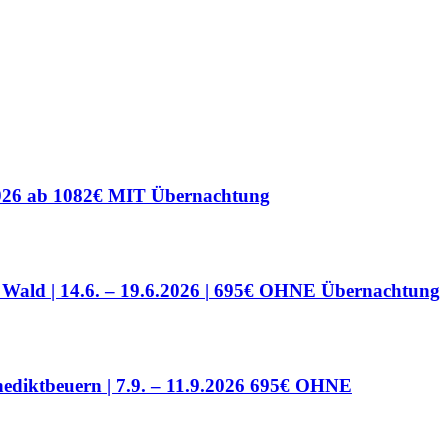
2026
ab 1082€ MIT Übernachtung
ald | 14.6. – 19.6.2026 |
695€ OHNE Übernachtung
diktbeuern | 7.9. – 11.9.2026
695€ OHNE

======

### EXERCISE GOAL
Looking at the entries above, report how many of their lines include "Übernachtung", and add nothing else.

### WRITTEN SOLUTION
2